30 March 2015

Editorial: Mearsheimer’s War With China


By Amitai Etzioni

The provocative political scientist foresees tense relations between the U.S. and China.

In the new edition of his 2001 book, The Tragedy of Great Power Politics, John J. Mearsheimer lives up to his reputation as a provocative political scientist. In a substantial new chapter on China, Mearsheimer extends his previous argument that the United States and China are about to engage in a “security competition” that is likely to end in war.
Mearsheimer believes that China’s “best way to survive under international anarchy” is to achieve regional hegemony in Asia “the way the United States dominates the Western hemisphere.” To accomplish this goal, China will first “seek to maximize the power gap with its neighbors, especially larger countries like India, Japan, and Russia” and thus gain military dominance in the region.
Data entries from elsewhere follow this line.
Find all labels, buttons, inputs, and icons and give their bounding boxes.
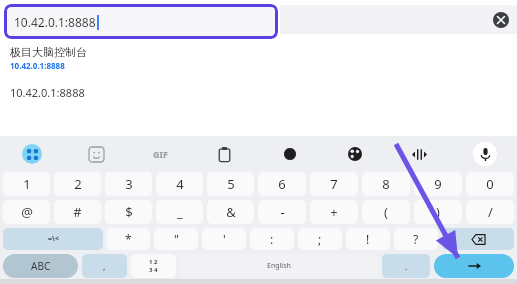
button[interactable]: 10.42.0.1:8888 bbox=[10, 85, 85, 100]
button[interactable]: =\< bbox=[3, 228, 103, 250]
staticText: 5 bbox=[227, 175, 235, 193]
staticText: * bbox=[125, 231, 132, 247]
button[interactable]: 2 bbox=[54, 172, 101, 196]
button[interactable]: English bbox=[180, 254, 378, 278]
staticText: 10.42.0.1:8888 bbox=[14, 14, 96, 30]
staticText: ) bbox=[436, 203, 440, 221]
button[interactable]: Backspace bbox=[442, 228, 514, 250]
staticText: $ bbox=[125, 203, 133, 221]
staticText: 0 bbox=[486, 175, 494, 193]
staticText: & bbox=[226, 203, 236, 221]
staticText: + bbox=[330, 203, 338, 221]
button[interactable]: Clipboard bbox=[192, 136, 257, 172]
button[interactable]: @ bbox=[3, 200, 50, 224]
button[interactable]: 7 bbox=[310, 172, 358, 196]
button[interactable]: Voice input bbox=[452, 136, 517, 172]
staticText: English bbox=[267, 261, 291, 271]
staticText: # bbox=[73, 203, 82, 221]
staticText: ? bbox=[413, 231, 419, 247]
button[interactable]: + bbox=[310, 200, 358, 224]
button[interactable]: 极目大脑控制台 bbox=[10, 45, 87, 71]
button[interactable]: ( bbox=[362, 200, 410, 224]
staticText: 10.42.0.1:8888 bbox=[10, 85, 85, 100]
staticText: 4 bbox=[176, 175, 184, 193]
button[interactable]: # bbox=[54, 200, 101, 224]
staticText: . bbox=[405, 260, 408, 272]
staticText: 9 bbox=[434, 175, 442, 193]
button[interactable]: 3 bbox=[105, 172, 152, 196]
button[interactable]: $ bbox=[105, 200, 152, 224]
button[interactable]: * bbox=[107, 228, 150, 250]
staticText: ' bbox=[223, 231, 226, 247]
button[interactable]: Themes bbox=[322, 136, 387, 172]
button[interactable]: ; bbox=[298, 228, 342, 250]
staticText: 7 bbox=[330, 175, 338, 193]
staticText: 10.42.0.1:8888 bbox=[10, 60, 65, 71]
button[interactable]: Settings bbox=[257, 136, 322, 172]
button[interactable]: 8 bbox=[362, 172, 410, 196]
button[interactable]: 9 bbox=[414, 172, 462, 196]
button[interactable]: ABC bbox=[3, 254, 78, 278]
button[interactable]: ' bbox=[202, 228, 246, 250]
staticText: 2 bbox=[74, 175, 82, 193]
staticText: " bbox=[174, 231, 179, 247]
staticText: _ bbox=[177, 203, 183, 221]
button[interactable]: _ bbox=[156, 200, 203, 224]
button[interactable]: ! bbox=[346, 228, 390, 250]
staticText: ABC bbox=[31, 259, 51, 273]
button[interactable]: Stickers bbox=[64, 136, 128, 172]
button[interactable]: 0 bbox=[466, 172, 514, 196]
button[interactable]: , bbox=[82, 254, 127, 278]
button[interactable]: Enter bbox=[434, 254, 514, 278]
staticText: 极目大脑控制台 bbox=[10, 45, 87, 59]
button[interactable]: 6 bbox=[258, 172, 306, 196]
button[interactable]: . bbox=[382, 254, 430, 278]
staticText: 3 4 bbox=[149, 266, 158, 274]
button[interactable]: " bbox=[154, 228, 198, 250]
button[interactable]: - bbox=[258, 200, 306, 224]
button[interactable]: 1 bbox=[3, 172, 50, 196]
button[interactable]: 5 bbox=[207, 172, 254, 196]
button[interactable]: Numbers bbox=[131, 254, 176, 278]
staticText: ( bbox=[384, 203, 388, 221]
button[interactable]: & bbox=[207, 200, 254, 224]
staticText: 6 bbox=[278, 175, 286, 193]
button[interactable]: Apps bbox=[0, 136, 64, 172]
button[interactable]: ) bbox=[414, 200, 462, 224]
staticText: ; bbox=[318, 231, 322, 247]
staticText: 1 bbox=[23, 175, 31, 193]
staticText: 8 bbox=[382, 175, 390, 193]
button[interactable]: 4 bbox=[156, 172, 203, 196]
staticText: 1 2 bbox=[149, 258, 158, 266]
button[interactable]: ? bbox=[394, 228, 438, 250]
staticText: / bbox=[488, 203, 493, 221]
button[interactable]: Clear text bbox=[493, 12, 509, 28]
button[interactable]: GIF bbox=[128, 136, 192, 172]
staticText: @ bbox=[21, 203, 33, 221]
staticText: =\< bbox=[48, 234, 59, 244]
button[interactable]: 10.42.0.1:8888 bbox=[4, 4, 278, 39]
staticText: : bbox=[270, 231, 274, 247]
staticText: ! bbox=[366, 231, 370, 247]
staticText: 3 bbox=[125, 175, 133, 193]
button[interactable]: Text editing bbox=[387, 136, 452, 172]
button[interactable]: / bbox=[466, 200, 514, 224]
button[interactable]: : bbox=[250, 228, 294, 250]
staticText: - bbox=[280, 203, 285, 221]
staticText: GIF bbox=[153, 148, 168, 160]
staticText: , bbox=[103, 260, 106, 272]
Furthermore, Mearsheimer holds that China is likely to attempt to “push the United States out of the Asia-Pacific region,” in part by driving the U.S. Navy out of the ocean between China’s coast and  the first island chain. A major reason Mearsheimer makes this dire prediction is that he believes China’s hegemony over the region would offer China great benefits, including the ability to favorably resolve ongoing disputes over territory and natural resources; to secure its interests in Africa and the Middle East and its control over critical sea lanes; and even the opportunity to undermine the United States’ own regional hegemony in the Western Hemisphere.
Mearsheimer believes that containment is the United States’ only way to prevent China from achieving regional hegemony. (He dismisses preventative war because China possesses a nuclear deterrent, nixes policies to inhibit China’s economic growth on the grounds that they would hurt the United States’ own economy, and notes that attempting to topple China-friendly regimes and fomenting rebellion within China is likely to fail.) Containment would entail forming “a balancing coalition” with China’s neighbors, which would require the United States’ active coordination and military backing. To many it seems  that the United States has indeed begun to form such a coalition.